Since this communication, Microsoft quietly added video search to its Windows Live Beta search offering, so I checked it also. In its current incarnation at least, Microsoft has no ads on the results pages. It gives approximately the same results in a handful of tests I made, but gives a little less information about each piece. For example, to find out the domain of the site on which it resides, you will need to hover your cursor over the link.
The ethics and even legality of deep linking has been controversial (e.g., Ticketmaster vs. Microsoft in 1997-99), though it's cooled down considerably since the advent of blogging. Nearly all blogs (Technorati is tracking 52.6 million of them) practice deep linking. In fact, several of the links in this post are "deep links." Because of that, many site owners are finding that it does more good (contributing to Google PageRank, for example) than harm (bypassing ads on a site's home page). These major search engines will generate way more traffic for our content than its home page can bring in on its own.

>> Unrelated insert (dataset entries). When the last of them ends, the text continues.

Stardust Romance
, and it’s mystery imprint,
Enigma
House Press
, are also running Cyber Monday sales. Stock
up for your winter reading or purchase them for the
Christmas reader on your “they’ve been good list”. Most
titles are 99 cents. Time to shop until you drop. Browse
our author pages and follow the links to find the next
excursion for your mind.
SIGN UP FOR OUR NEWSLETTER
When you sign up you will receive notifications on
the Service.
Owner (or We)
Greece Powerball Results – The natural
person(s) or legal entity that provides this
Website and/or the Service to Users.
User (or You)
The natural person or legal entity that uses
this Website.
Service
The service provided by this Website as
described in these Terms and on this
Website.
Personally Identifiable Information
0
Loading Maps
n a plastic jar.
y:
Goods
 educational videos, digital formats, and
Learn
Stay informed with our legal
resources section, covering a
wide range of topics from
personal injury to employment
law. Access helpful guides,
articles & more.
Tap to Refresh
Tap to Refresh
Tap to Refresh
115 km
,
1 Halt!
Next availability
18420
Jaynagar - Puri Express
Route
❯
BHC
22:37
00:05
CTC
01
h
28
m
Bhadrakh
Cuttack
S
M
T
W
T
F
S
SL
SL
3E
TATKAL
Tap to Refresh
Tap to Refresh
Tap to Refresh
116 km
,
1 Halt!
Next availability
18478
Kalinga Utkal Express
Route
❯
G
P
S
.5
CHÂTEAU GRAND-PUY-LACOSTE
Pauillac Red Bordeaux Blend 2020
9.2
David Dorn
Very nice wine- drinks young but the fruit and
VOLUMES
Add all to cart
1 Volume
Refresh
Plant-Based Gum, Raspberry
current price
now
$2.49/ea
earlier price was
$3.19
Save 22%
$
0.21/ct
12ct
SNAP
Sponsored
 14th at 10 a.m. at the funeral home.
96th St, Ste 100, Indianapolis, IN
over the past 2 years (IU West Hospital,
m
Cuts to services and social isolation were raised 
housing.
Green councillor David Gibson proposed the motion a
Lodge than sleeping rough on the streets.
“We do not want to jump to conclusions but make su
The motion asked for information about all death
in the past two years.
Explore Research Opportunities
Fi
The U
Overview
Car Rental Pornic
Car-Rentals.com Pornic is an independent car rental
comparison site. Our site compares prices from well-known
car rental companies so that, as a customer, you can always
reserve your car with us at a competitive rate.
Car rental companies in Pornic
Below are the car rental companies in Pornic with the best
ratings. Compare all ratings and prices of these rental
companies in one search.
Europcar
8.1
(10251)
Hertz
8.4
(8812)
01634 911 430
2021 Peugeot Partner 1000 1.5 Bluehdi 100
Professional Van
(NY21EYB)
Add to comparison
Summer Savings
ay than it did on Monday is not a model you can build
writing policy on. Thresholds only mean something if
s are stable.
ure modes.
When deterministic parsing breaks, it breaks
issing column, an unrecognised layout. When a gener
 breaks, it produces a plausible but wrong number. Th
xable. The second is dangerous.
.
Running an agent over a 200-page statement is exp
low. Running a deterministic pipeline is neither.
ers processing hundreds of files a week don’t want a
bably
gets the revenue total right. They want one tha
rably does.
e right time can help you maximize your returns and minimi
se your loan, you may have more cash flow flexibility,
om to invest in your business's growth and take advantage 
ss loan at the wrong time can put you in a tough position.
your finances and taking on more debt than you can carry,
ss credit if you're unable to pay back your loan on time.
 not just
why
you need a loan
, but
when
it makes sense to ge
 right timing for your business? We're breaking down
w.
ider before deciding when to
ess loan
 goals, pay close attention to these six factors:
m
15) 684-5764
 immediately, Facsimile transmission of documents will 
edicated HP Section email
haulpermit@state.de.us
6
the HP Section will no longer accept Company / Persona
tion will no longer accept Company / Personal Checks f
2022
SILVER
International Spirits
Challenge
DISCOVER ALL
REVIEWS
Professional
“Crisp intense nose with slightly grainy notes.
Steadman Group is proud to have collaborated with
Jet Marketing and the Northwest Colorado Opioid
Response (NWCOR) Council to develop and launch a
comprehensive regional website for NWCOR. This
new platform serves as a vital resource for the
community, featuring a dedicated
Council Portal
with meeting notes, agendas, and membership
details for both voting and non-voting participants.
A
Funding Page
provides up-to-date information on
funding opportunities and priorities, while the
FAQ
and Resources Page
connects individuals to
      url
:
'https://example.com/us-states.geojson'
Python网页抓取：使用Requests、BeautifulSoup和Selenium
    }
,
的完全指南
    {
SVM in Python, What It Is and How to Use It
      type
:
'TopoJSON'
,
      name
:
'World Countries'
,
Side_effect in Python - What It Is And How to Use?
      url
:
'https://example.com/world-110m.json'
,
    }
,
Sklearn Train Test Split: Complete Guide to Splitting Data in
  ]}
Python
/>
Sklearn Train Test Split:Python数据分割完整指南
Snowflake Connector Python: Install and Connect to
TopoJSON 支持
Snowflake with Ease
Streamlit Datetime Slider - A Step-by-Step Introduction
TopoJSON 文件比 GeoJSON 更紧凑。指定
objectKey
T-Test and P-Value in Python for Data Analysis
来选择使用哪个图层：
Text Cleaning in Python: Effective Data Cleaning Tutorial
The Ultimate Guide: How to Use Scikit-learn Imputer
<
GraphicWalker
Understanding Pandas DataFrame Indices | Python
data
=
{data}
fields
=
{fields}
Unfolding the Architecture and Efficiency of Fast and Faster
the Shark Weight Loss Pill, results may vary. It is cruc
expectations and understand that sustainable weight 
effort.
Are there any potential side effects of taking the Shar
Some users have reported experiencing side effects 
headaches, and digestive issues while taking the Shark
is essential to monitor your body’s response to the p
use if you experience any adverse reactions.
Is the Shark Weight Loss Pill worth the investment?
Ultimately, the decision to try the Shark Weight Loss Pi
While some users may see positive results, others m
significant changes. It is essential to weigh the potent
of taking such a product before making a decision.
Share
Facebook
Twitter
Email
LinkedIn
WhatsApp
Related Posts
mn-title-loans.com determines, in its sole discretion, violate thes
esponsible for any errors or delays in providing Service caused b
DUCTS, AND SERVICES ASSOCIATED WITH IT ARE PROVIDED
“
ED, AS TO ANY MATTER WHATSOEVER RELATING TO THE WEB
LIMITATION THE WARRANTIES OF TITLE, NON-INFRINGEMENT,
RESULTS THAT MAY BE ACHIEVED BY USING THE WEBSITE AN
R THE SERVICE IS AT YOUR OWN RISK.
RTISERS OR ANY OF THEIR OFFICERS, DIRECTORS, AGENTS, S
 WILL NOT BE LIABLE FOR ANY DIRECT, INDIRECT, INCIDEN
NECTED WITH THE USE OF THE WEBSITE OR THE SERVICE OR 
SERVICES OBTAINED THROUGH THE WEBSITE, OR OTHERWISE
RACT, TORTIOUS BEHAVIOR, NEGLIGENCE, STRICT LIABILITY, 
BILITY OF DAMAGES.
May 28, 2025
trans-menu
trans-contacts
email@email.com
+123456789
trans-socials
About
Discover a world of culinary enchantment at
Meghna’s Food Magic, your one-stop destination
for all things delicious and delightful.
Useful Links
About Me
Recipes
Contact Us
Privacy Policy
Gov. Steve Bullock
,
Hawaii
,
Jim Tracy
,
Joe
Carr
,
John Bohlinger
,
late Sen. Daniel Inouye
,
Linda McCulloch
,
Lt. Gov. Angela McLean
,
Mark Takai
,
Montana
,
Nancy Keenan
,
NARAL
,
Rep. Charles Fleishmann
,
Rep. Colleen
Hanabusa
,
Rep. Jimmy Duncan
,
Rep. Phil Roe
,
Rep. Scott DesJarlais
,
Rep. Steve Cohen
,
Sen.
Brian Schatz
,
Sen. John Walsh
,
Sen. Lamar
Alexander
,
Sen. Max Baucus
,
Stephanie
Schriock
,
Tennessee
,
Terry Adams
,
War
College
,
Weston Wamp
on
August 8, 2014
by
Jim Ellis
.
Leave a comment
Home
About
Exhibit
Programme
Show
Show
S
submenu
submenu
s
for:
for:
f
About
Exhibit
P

Still, the desire to control content we produce runs deep within the television industry, so it's bound to stir things up as more people realize, as my friend and I did, how some video sites are accessing content (others, including Blinkx, Google, and Open Media Network require uploading video, so the producer retains control). Another consideration is that, in the case of media files, deep linking also means direct linking. So your bandwidth costs are going to be impacted by links you don't control. But then, arguably for us public broadcasters, that's just a measure of the public service you're doing with our programming.